Are you using a catch basin for your beakers? I use pyroceram casserole dishes (Corningware). They can be glowing red hot and not break or shatter. Your next boil over will not be a problem. Remove from heat and pour the solution back into the beaker.


----------



## troy-s (May 5, 2022)

nickvc said:


> With jewellery alloys especially ones that need to be malleable I would double refine your gold and use clean copper and fine silver, not sterling as who knows exactly what’s in there, for you alloy.

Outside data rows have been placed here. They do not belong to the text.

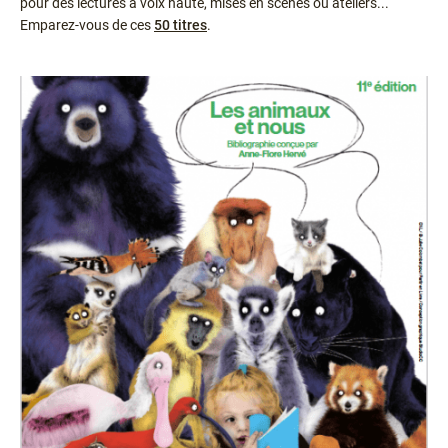
pour des lectures à voix haute, mises en scènes ou ateliers...
Emparez-vous de ces
50 titres
.
Ressources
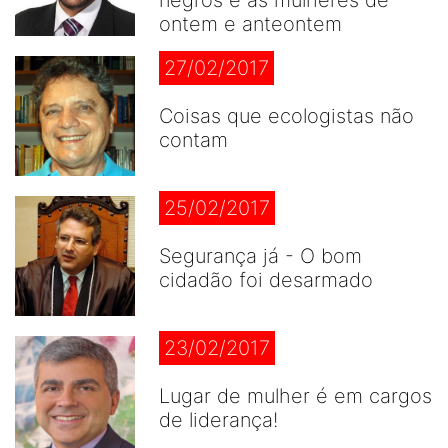
negros e as mulheres de
ontem e anteontem
27/02/2017
Coisas que ecologistas não
contam
25/02/2017
Segurança já - O bom
cidadão foi desarmado
23/02/2017
Lugar de mulher é em cargos
de liderança!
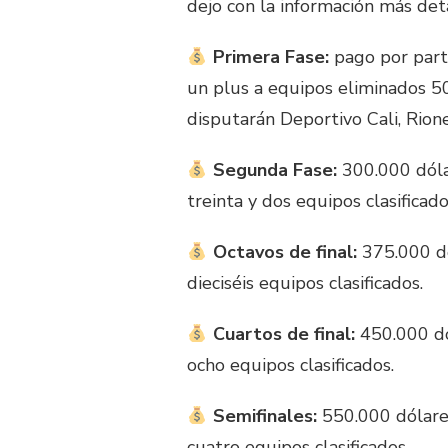
dejo con la información más det
Primera Fase:
pago por part
un plus a equipos eliminados 50
disputarán Deportivo Cali, Rion
Segunda Fase:
300.000 dólar
treinta y dos equipos clasificado
Octavos de final:
375.000 dó
dieciséis equipos clasificados.
Cuartos de final:
450.000 dó
ocho equipos clasificados.
Semifinales:
550.000 dólares
cuatro equipos clasificados.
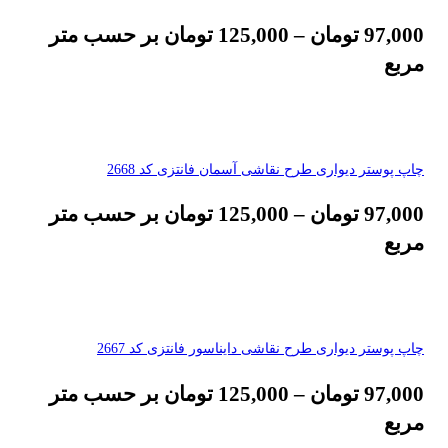
97,000
تومان
–
125,000
تومان
بر حسب متر
مربع
چاپ پوستر دیواری طرح نقاشی آسمان فانتزی کد 2668
97,000
تومان
–
125,000
تومان
بر حسب متر
مربع
چاپ پوستر دیواری طرح نقاشی دایناسور فانتزی کد 2667
97,000
تومان
–
125,000
تومان
بر حسب متر
مربع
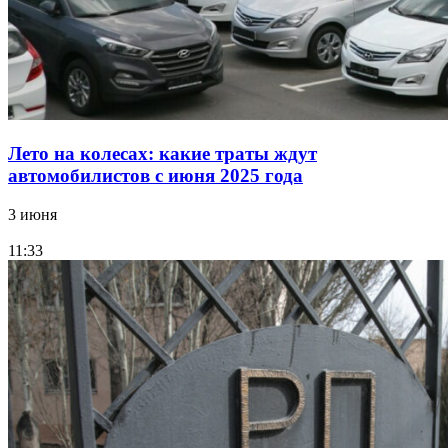
Лето на колесах: какие траты ждут
автомобилистов с июня 2025 года
3 июня
11:33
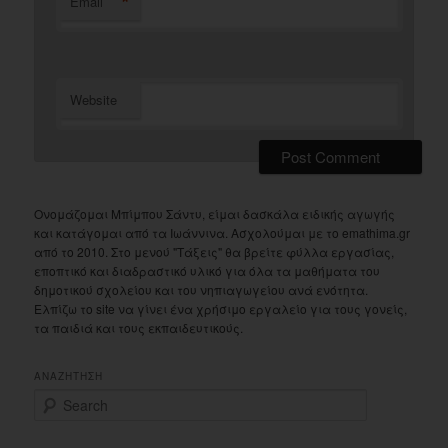
*
Email
Website
Ονομάζομαι Μπίμπου Σάντυ, είμαι δασκάλα ειδικής αγωγής
και κατάγομαι από τα Ιωάννινα. Ασχολούμαι με το emathima.gr
από το 2010. Στο μενού "Τάξεις" θα βρείτε φύλλα εργασίας,
εποπτικό και διαδραστικό υλικό για όλα τα μαθήματα του
δημοτικού σχολείου και του νηπιαγωγείου ανά ενότητα.
Ελπίζω το site να γίνει ένα χρήσιμο εργαλείο για τους γονείς,
τα παιδιά και τους εκπαιδευτικούς.
ΑΝΑΖΗΤΗΣΗ
S
e
a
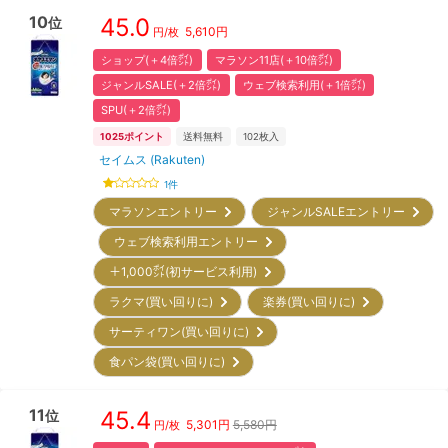
10
45.0
位
5,610
円
円/枚
ショップ(＋4倍㌽)
マラソン11店(＋10倍㌽)
ジャンルSALE(＋2倍㌽)
ウェブ検索利用(＋1倍㌽)
SPU(＋2倍㌽)
1025
ポイント
送料無料
102
枚入
セイムス (Rakuten)
1
件
マラソンエントリー
ジャンルSALEエントリー
ウェブ検索利用エントリー
＋1,000㌽(初サービス利用)
ラクマ(買い回りに)
楽券(買い回りに)
サーティワン(買い回りに)
食パン袋(買い回りに)
11
45.4
位
5,301
円
5,580円
円/枚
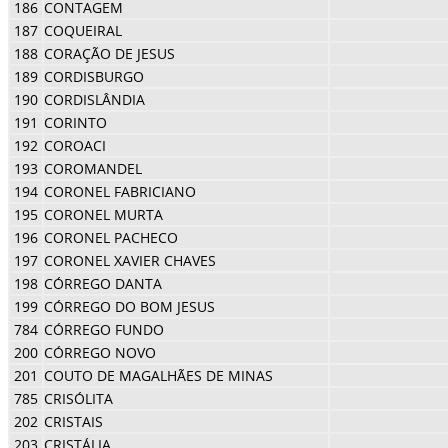
186
CONTAGEM
187
COQUEIRAL
188
CORAÇÃO DE JESUS
189
CORDISBURGO
190
CORDISLÂNDIA
191
CORINTO
192
COROACI
193
COROMANDEL
194
CORONEL FABRICIANO
195
CORONEL MURTA
196
CORONEL PACHECO
197
CORONEL XAVIER CHAVES
198
CÓRREGO DANTA
199
CÓRREGO DO BOM JESUS
784
CÓRREGO FUNDO
200
CÓRREGO NOVO
201
COUTO DE MAGALHÃES DE MINAS
785
CRISÓLITA
202
CRISTAIS
203
CRISTÁLIA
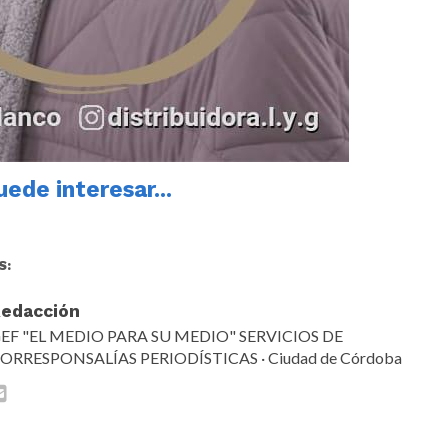
ede interesar...
S:
edacción
EF "EL MEDIO PARA SU MEDIO" SERVICIOS DE
ORRESPONSALÍAS PERIODÍSTICAS · Ciudad de Córdoba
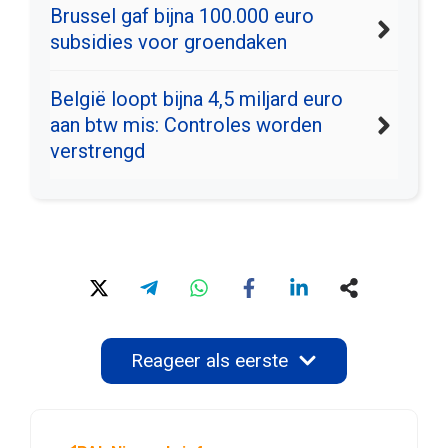
Brussel gaf bijna 100.000 euro
subsidies voor groendaken
België loopt bijna 4,5 miljard euro
aan btw mis: Controles worden
verstrengd
Reageer als eerste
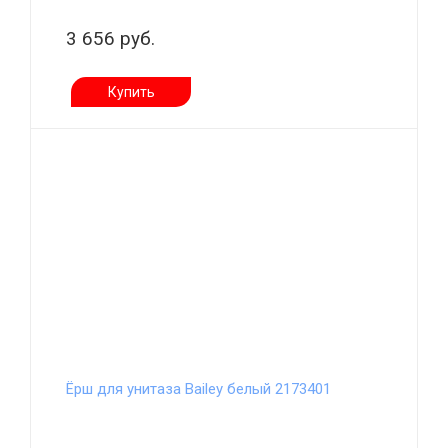
3 656 руб.
Купить
Ёрш для унитаза Bailey белый 2173401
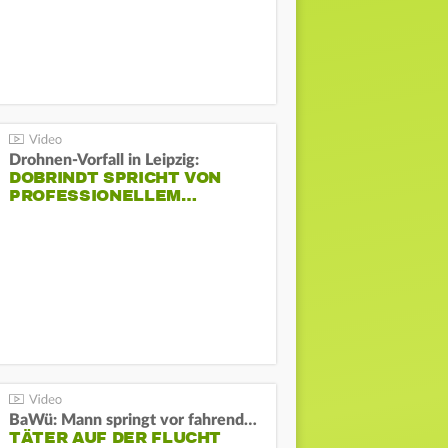
Drohnen-Vorfall in Leipzig:
DOBRINDT SPRICHT VON
PROFESSIONELLEM…
BaWü: Mann springt vor fahrendes Auto und schießt
TÄTER AUF DER FLUCHT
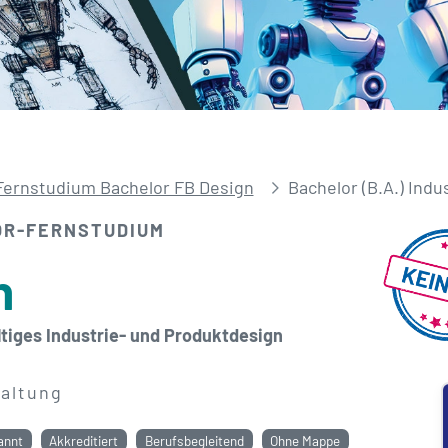
Fernstudium Bachelor FB Design
Bachelor (B.A.) Indu
OR-FERNSTUDIUM
n
tiges Industrie- und Produktdesign
altung
annt
Akkreditiert
Berufsbegleitend
Ohne Mappe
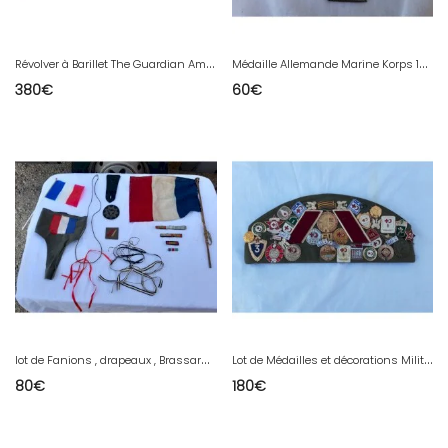
R
évolver à Barillet The Guardian American Modele 1878
M
édaille Allemande Marine Korps 14/18
380
€
60
€
l
ot de Fanions , drapeaux , Brassard , décorations 39/45
L
ot de Médailles et décorations Militaire Russe 39/45 + Beret
80
€
180
€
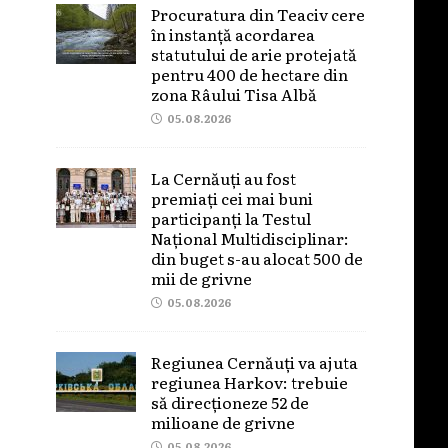
Procuratura din Teaciv cere
în instanță acordarea
statutului de arie protejată
pentru 400 de hectare din
zona Râului Tisa Albă
05.08.2026
La Cernăuți au fost
premiați cei mai buni
participanți la Testul
Național Multidisciplinar:
din buget s-au alocat 500 de
mii de grivne
05.08.2026
Regiunea Cernăuți va ajuta
regiunea Harkov: trebuie
să direcționeze 52 de
milioane de grivne
05.08.2026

Yeah I learned my lesson the hard way. After this one cracked I made another ingot with 24K and fine Ag and worked it without issues. I made a 26gram 18K green gold chain. Not bad for my first piece of jewelry I think.


----------



## troy-s (May 5, 2022)

Geo said:


> Are you using a catch basin for your beakers? I use pyroceram casserole dishes (Corningware). They can be glowing red hot and not break or shatter. Your next boil over will not be a problem. Remove from heat and pour the solution back into the beaker.


Yeah my kid collects corningware so I have borrowed a few pieces. I caught most of the solution in those, they were dirty as hell from the last rain storm though. The watch glass bounced off and broken on the concrete. It was an absolute mess. If I had not had the corningware I would have lost $500 in gold or more I bet.


----------



## Geo (May 5, 2022)

Two metals that I know of will make gold brittle. Lead and iron. Is there any way either of these metals was in the mix?


----------



## troy-s (May 5, 2022)

Geo said:


> Two metals that I know of will make gold brittle. Lead and iron. Is there any way either of these metals was in the mix?


Honestly there was probably something in the sterling that I used. It was a cheap chain. I have a bag full of pure silver bars that I refined and should have just used those. I did the second time around with much better results. Sterling is for inquarting, not gold jewelry.


----------



## FrugalRefiner (May 5, 2022)

It was probably the solder used on the chain. While the bulk of the chain may have been sterling silver, all bets are off when it comes to the solder.

Dave


----------



## PeterM (May 6, 2022)

troy-s said:


> Yeah I learned my lesson the hard way. After this one cracked I made another ingot with 24K and fine Ag and worked it without issues. I made a 26gram 18K green gold chain. Not bad for my first piece of jewelry I think.


Chain looks nice, I made this one for my wrist, Byzantine link, .


----------



## troy-s (May 7, 2022)

PeterM said:


> Chain looks nice, I made this one for my wrist, Byzantine link, .


Wow Peter, that chain is gorgeous! I hope I'm able to make something at that level someday. You should be so incredibly proud to wear that thing.


----------



## PeterM (May 7, 2022)

PeterM said:


> Chain looks nice, I made this one for my wrist, Byzantine link, .


Troy-S, You did a fine job on your first chain. Everything is easy, there is nothing difficult in this world. Even though I have been a jeweler for years, everything is in books. Everything I've learned, I've learned from someone else, and they've learned it from someone else, who learned it from someone else. I have other even more in depth books on making chains, IM me your email and I'll get them to you.


----------